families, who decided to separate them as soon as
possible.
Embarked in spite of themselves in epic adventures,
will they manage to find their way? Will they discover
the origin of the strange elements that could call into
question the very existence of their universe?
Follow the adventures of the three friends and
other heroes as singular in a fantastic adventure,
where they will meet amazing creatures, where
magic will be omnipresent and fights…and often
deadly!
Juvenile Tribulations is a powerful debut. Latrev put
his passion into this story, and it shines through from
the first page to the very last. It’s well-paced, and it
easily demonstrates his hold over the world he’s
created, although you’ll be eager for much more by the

——

→ How to complete this task
Type out the listing again with nothing changed.

→ Final answer
families, who decided to separate them as soon as
possible.
Embarked in spite of themselves in epic adventures,
will they manage to find their way? Will they discover
the origin of the strange elements that could call into
question the very existence of their universe?
Follow the adventures of the three friends and
other heroes as singular in a fantastic adventure,
where they will meet amazing creatures, where
magic will be omnipresent and fights…and often
deadly!
Juvenile Tribulations is a powerful debut. Latrev put
his passion into this story, and it shines through from
the first page to the very last. It’s well-paced, and it
easily demonstrates his hold over the world he’s
created, although you’ll be eager for much more by the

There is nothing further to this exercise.